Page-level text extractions
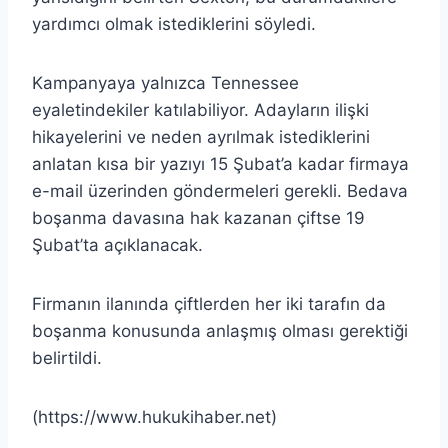
yardımcı olmak istediklerini söyledi.
Kampanyaya yalnızca Tennessee
eyaletindekiler katılabiliyor. Adayların ilişki
hikayelerini ve neden ayrılmak istediklerini
anlatan kısa bir yazıyı 15 Şubat’a kadar firmaya
e-mail üzerinden göndermeleri gerekli. Bedava
boşanma davasına hak kazanan çiftse 19
Şubat’ta açıklanacak.
Firmanın ilanında çiftlerden her iki tarafın da
boşanma konusunda anlaşmış olması gerektiği
belirtildi.
(https://www.hukukihaber.net)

**Exercise instructions:**
If a line in the records above includes the string "boşanma", copy it.

**Answer space:**
boşanma davasına hak kazanan çiftse 19
boşanma konusunda anlaşmış olması gerektiği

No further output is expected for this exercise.